Il produttore Jon Landau in una lunga intervista a IO9 si è dilungato sui prossimi progetti che vedranno impegnato James Cameron con la 20th Century Fox. Ci sarebbe più di una via da poter percorrere ed ognuna di queste è a suo modo interessante; i film su cui il regista canadese potrebbe lavorare sono: il sequel di Avatar’, ‘Battle Angel Aita’ oppure ‘The Dive’ (questi ultimi due sono già stati scritti da Cameron assieme alla sceneggiatrice Laeta Kalogridis). Quale fra questi diventerà il prossimo lavoro di James Cameron ancora non è dato saperlo, ma sicuramente molto dipende da cosa i tre diversi programmi possono offrire.

Nella sua carriera di regista Cameron, escludendo Piranha 2, ha girato solo due sequel ottenendo in entrambi i casi risultati buoni ma non superiori a quelli dei primi film; viene da sé che non partirà con Avatar 2 finché non avrà la certezza di poter svolgere un lavoro non al pari ma bensì ancora meglio del precedente. Discorso differente per gli altri due progetti; l’adattamento dell’anime di Yukito Kishiro Battle Angel Alita è già stato scritto con la Kalogridis e lo stesso vale per The Dive, la storia di un triangolo amoroso tra Audrey MestreFrancisco Ferreras e l’Oceano per il quale il regista sta pensando all’utilizzo del 3D.

L’altro nome che circola fra i progetti di Cameron è ‘Viaggio allucinante’, per il quale Landau conferma la propria partecipazione e quella del regista in qualità di produttori, mentre è ancora in trattativa la partecipazione di Paul Greengrass per la direzione delle riprese in 3D. Cameron non sta nelle pelle e freme di poter sfruttare tutte le nuove tecnologie per mostrare in modo innovativo il corpo umano. “Non è un remake, è una nuova storia che tratta di tematiche attuali, anche dal punto di vista etico. Paul Greengrass non è ancora a bordo, ma stiamo parlando con lui, speriamo che funzioni tutto a dovere.

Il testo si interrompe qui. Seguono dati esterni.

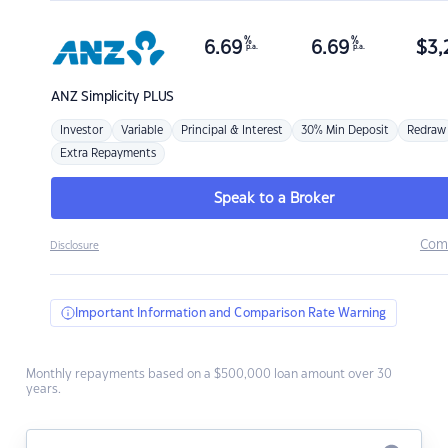
%
%
6.69
6.69
$
3,
p.a.
p.a.
ANZ
Simplicity PLUS
Investor
Variable
Principal & Interest
30% Min Deposit
Redraw
Extra Repayments
Speak to a Broker
Com
Disclosure
Important Information and Comparison Rate Warning
Monthly repayments based on a $500,000 loan amount over 30
years.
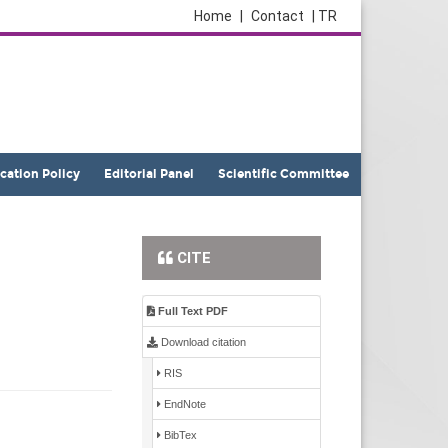
Home
|
Contact
| TR
ication Policy
Editorial Panel
Scientific Committee
CITE
Full Text PDF
Download citation
RIS
EndNote
BibTex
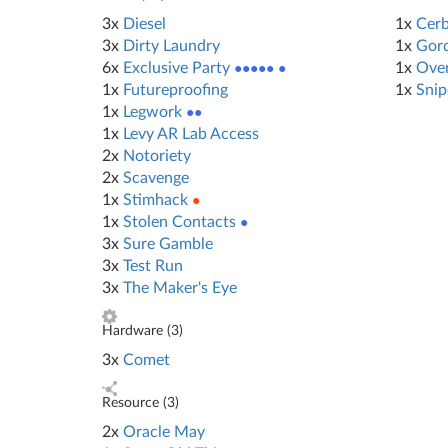
3x
Diesel
1x
Cerb
3x
Dirty Laundry
1x
Gord
6x
Exclusive Party
●●●●● ●
1x
Ove
1x
Futureproofing
1x
Snip
1x
Legwork
●●
1x
Levy AR Lab Access
2x
Notoriety
2x
Scavenge
1x
Stimhack
●
1x
Stolen Contacts
●
3x
Sure Gamble
3x
Test Run
3x
The Maker's Eye
Hardware (
3
)
3x
Comet
Resource (
3
)
2x
Oracle May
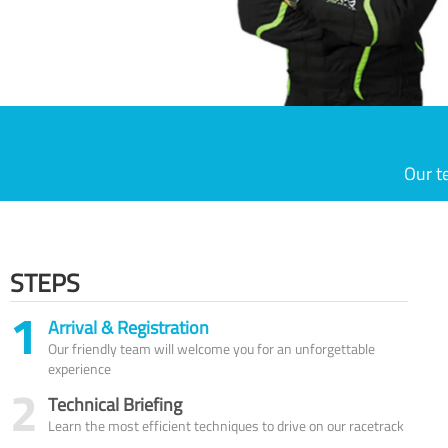
Our t
STEPS
1
Arrival & Registration
Our friendly team will welcome you for an unforgettable
experience
2
Technical Briefing
Learn the most efficient techniques to drive on our racetrack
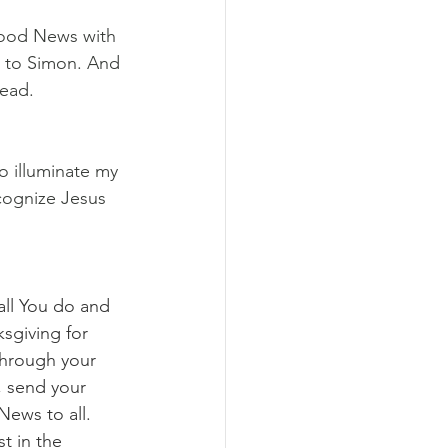
Good News with 
d to Simon. And 
read.
o illuminate my 
cognize Jesus 
all You do and 
ksgiving for 
through your 
, send your 
News to all. 
t in the 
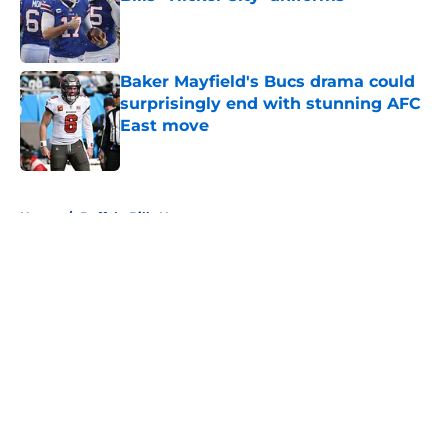
Published by on Invalid Date
Baker Mayfield's Bucs drama could
surprisingly end with stunning AFC
East move
Published by on Invalid Date
5 related articles loaded
Home
/
Buffalo Bills News
About
Openings
Contact
Our 300+ Sites
Mobile Apps
FanSided Daily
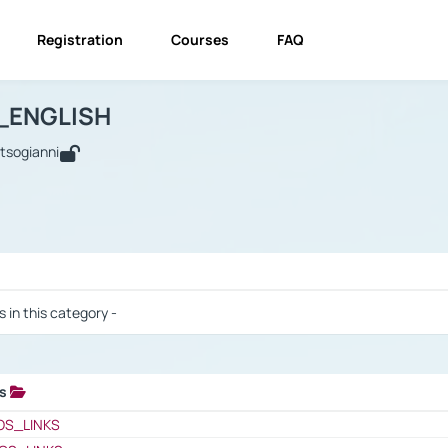
Registration
Courses
FAQ
USINESS_ENGLISH
BUSINESS_ENGLISH
Links
_ENGLISH
utsogianni
 / Results
s in this category -
ks
 / Results
OS_LINKS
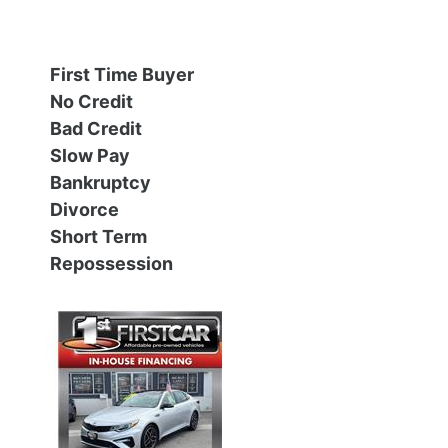
Financing
All Inventory
First Time Buyer
Contact Us
Specials
No Credit
Bad Credit
Schedule Test Drive
Slow Pay
Bankruptcy
Contact Us
Divorce
Short Term
Repossession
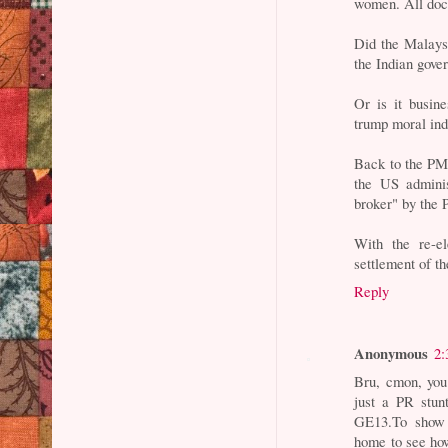
women. All doc
Did the Malays
the Indian gove
Or is it busin
trump moral ind
Back to the PM'
the US adminis
broker" by the P
With the re-el
settlement of th
Reply
Anonymous
2:
Bru, cmon, you
just a PR stun
GE13.To show g
home to see how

Abbiamo già degli artisti al lavoro sul film, che fanno ricerche e progettano gli incredibili effetti visivi che avrà la storia.”

Per quanto riguarda Avatar 2 Cameron e Landau stanno discutendo con la 2oth Century Fox per trovare una filosofia comune di approccio al film. Il sequel sarà ambientato nell’Oceano di Pandora e per le riprese il team del regista starebbe preparando delle particolari tute di motion capture subacquee. “Penso che metteremo gli attori in acqua – spiega il regista -. Non ci serviva, nel primo film, realizzare un motion capture subacqueo ma per il nuovo film dovremo trovare nuove tecnologie e soluzioni adeguate, non necessariamente il motion capture subacqueo.